La sua attenzione agli investimenti nella difesa e nell’energia, insieme agli investimenti per la crescita nel settore tecnologico, è economicamente intuitiva e politicamente attraente. La domanda che gli investitori devono porsi, tuttavia, è se l’attuazione sarà all’altezza delle intenzioni. Devono infatti confrontarsi con una serie di interrogativi senza risposta che determineranno il percorso futuro della politica economica.

GLI INVESTIMENTI FISCALI

In primo luogo, la portata e l’entità degli investimenti fiscali rimangono incerte. Il bilancio 2026 è in gran parte definito, ma ulteriori dettagli sulla strategia di crescita sono attesi a giugno. L’impatto economico dipenderà dalla capacità degli investimenti di aumentare la produttività in modo sufficientemente rapido da evitare ulteriori pressioni inflazionistiche e un aumento dei tassi di interesse in un contesto post-deflazionistico. Lo stimolo fiscale aumenta la domanda rapidamente, mentre gli incrementi di produttività derivanti dagli investimenti in tecnologia come l’intelligenza artificiale si concretizzano più lentamente e solo se supportati da deregolamentazioni e riforme complementari.

LE SPESE FISCALI PERMANENTI

Una seconda area di incertezza riguarda le spese fiscali permanenti o semipermanenti. La riduzione temporanea dell’imposta sui consumi sui generi alimentari proposta da Takaichi è di entità modesta, ma un’eventuale estensione potrebbe alterare la traiettoria del debito a lungo termine del Giappone. Analogamente, qualsiasi aumento duraturo della spesa per la difesa oltre l’attuale 2% del PIL potrebbe avere implicazioni di lungo periodo.

LA GESTIONE DEL DEBITO

In terzo luogo, la politica di gestione del debito rimane incerta. I mercati dei titoli di Stato giapponesi hanno già reagito negativamente a causa delle crescenti preoccupazioni sulla credibilità fiscale. Il rendimento dei titoli a 40 anni ha toccato brevemente il 4% dopo la proposta sulla tassa sui consumi. L’aumento del rendimento è stato eccessivo, amplificato da uno squilibrio tecnico tra domanda e offerta. Una comunicazione efficace e un’emissione flessibile da parte del Ministero delle Finanze potrebbero contribuire ad attenuare lo stress del mercato man mano che le politiche evolvono.

LA POLITICA MONETARIA

Quarto, la politica monetaria aggiunge un ulteriore livello di incertezza. Il Giappone non è più in deflazione e l’inflazione è vicina all’obiettivo del 2% fissato dalla Banca del Giappone, con rischi orientati al rialzo. Ciò rafforza le ragioni a favore di una normalizzazione della politica monetaria. Qualsiasi percezione che la politica fiscale stia limitando l’azione della BOJ potrebbe probabilmente spingere al rialzo le aspettative di inflazione, aumentando la volatilità dei titoli di Stato giapponesi a lungo termine.

LA POLITICA ESTERA

Una quinta sfida riguarda la politica estera. Sebbene l’alleanza con gli Stati Uniti rimanga centrale, è sempre più importante approfondire i legami con i partner regionali. La vicinanza economica alla Cina sottolinea l’urgenza di gestire le tensioni bilaterali, anche se Takaichi sottolinea l’importanza della resilienza delle catene di approvvigionamento e di una graduale riduzione della dipendenza economica dalla Cina nel tempo.

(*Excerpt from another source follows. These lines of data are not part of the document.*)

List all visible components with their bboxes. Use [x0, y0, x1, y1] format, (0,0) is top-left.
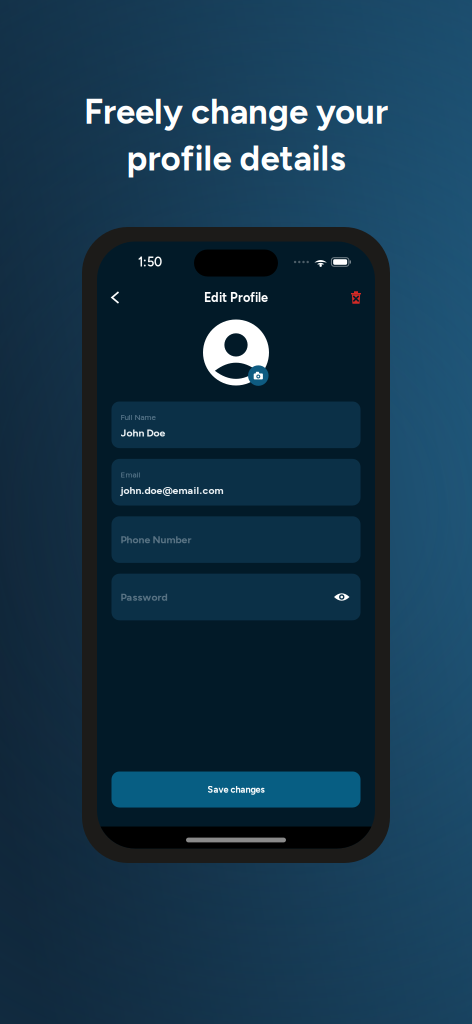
- staticText: Phone Number: [120, 533, 192, 546]
- button[interactable]: Password: [112, 574, 360, 620]
- button[interactable]: Change profile photo: [247, 365, 269, 387]
- staticText: Full Name: [120, 412, 156, 422]
- staticText: john.doe@email.com: [120, 484, 224, 496]
- staticText: Save changes: [208, 784, 264, 795]
- button[interactable]: Back: [103, 283, 128, 312]
- button[interactable]: Save changes: [112, 772, 360, 808]
- button[interactable]: Delete account: [343, 283, 369, 312]
- staticText: John Doe: [120, 427, 166, 439]
- staticText: Email: [120, 470, 140, 480]
- staticText: Password: [120, 591, 168, 603]
- button[interactable]: Phone Number: [112, 516, 360, 563]
- button[interactable]: Email: [112, 459, 360, 506]
- button[interactable]: Full Name: [112, 402, 360, 448]
- staticText: Edit Profile: [204, 290, 268, 305]
- staticText: 1:50: [138, 254, 162, 270]
- staticText: profile details: [126, 138, 346, 179]
- staticText: Freely change your: [84, 91, 388, 132]
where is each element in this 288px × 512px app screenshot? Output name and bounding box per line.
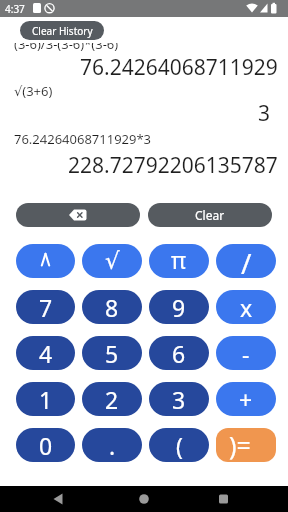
staticText: √(3+6) <box>14 82 53 100</box>
staticText: Clear History <box>32 24 93 38</box>
button[interactable]: - <box>216 336 276 370</box>
staticText: 1 <box>39 384 53 415</box>
staticText: 8 <box>105 292 119 323</box>
staticText: . <box>109 430 116 461</box>
staticText: Clear <box>195 207 225 223</box>
button[interactable]: x <box>216 290 276 324</box>
button[interactable] <box>192 486 288 512</box>
staticText: 6 <box>172 338 186 369</box>
button[interactable]: √ <box>82 244 142 278</box>
staticText: 7 <box>39 292 53 323</box>
button[interactable]: ( <box>149 428 209 462</box>
staticText: - <box>242 338 250 369</box>
button[interactable]: π <box>149 244 209 278</box>
button[interactable]: 9 <box>149 290 209 324</box>
button[interactable]: 2 <box>82 382 142 416</box>
button[interactable]: 5 <box>82 336 142 370</box>
staticText: 2 <box>105 384 119 415</box>
staticText: 76.24264068711929*3 <box>14 130 152 148</box>
staticText: ( <box>176 430 183 461</box>
button[interactable] <box>0 486 96 512</box>
button[interactable]: )= <box>216 428 276 462</box>
staticText: π <box>171 244 187 275</box>
staticText: 4 <box>39 338 53 369</box>
staticText: )= <box>229 428 251 462</box>
staticText: 4:37 <box>5 2 25 16</box>
button[interactable]: 0 <box>16 428 75 462</box>
button[interactable]: / <box>216 244 276 278</box>
staticText: 9 <box>172 292 186 323</box>
staticText: 228.72792206135787 <box>68 151 278 180</box>
staticText: √ <box>105 248 120 275</box>
button[interactable] <box>16 203 140 227</box>
staticText: 3 <box>172 384 186 415</box>
button[interactable]: 8 <box>82 290 142 324</box>
button[interactable]: 4 <box>16 336 75 370</box>
staticText: x <box>240 292 253 323</box>
button[interactable]: 1 <box>16 382 75 416</box>
staticText: 0 <box>39 430 53 461</box>
staticText: / <box>241 244 252 278</box>
button[interactable]: Clear <box>148 203 272 227</box>
button[interactable]: 7 <box>16 290 75 324</box>
button[interactable] <box>96 486 192 512</box>
button[interactable] <box>16 244 75 278</box>
staticText: + <box>239 384 253 415</box>
staticText: (3-6)/3-(3-6)*(3-6) <box>14 43 119 53</box>
staticText: 5 <box>105 338 119 369</box>
button[interactable]: . <box>82 428 142 462</box>
button[interactable]: + <box>216 382 276 416</box>
staticText: 3 <box>258 99 271 128</box>
button[interactable]: 3 <box>149 382 209 416</box>
button[interactable]: Clear History <box>20 21 104 40</box>
button[interactable]: 6 <box>149 336 209 370</box>
staticText: 76.24264068711929 <box>80 53 278 82</box>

Le dinamiche di mercato riflettono già la tensione insita in queste incertezze. L’aumento dei rendimenti dei titoli di Stato giapponesi indica che gli investitori obbligazionari richiedono un premio per il rischio politico, mentre i mercati azionari sembrano presumere una risoluzione più agevole delle incognite ancora aperte.

La domanda chiave per gli investitori non è se l’intento del governo sia favorevole per la crescita, ma se l’attuazione riuscirà ad ancorare le aspettative di inflazione, preservare la credibilità fiscale e limitare aumenti non necessari dei premi a termine, ovvero i rendimenti extra richiesti dagli investitori per l’acquisto di titoli di debito a più lunga scadenza. In questo senso, dopo la schiacciante vittoria elettorale, per il Giappone il punto non è tanto il mandato in sé, quanto il modo in cui i mercati valutano ciò che rimane irrisolto.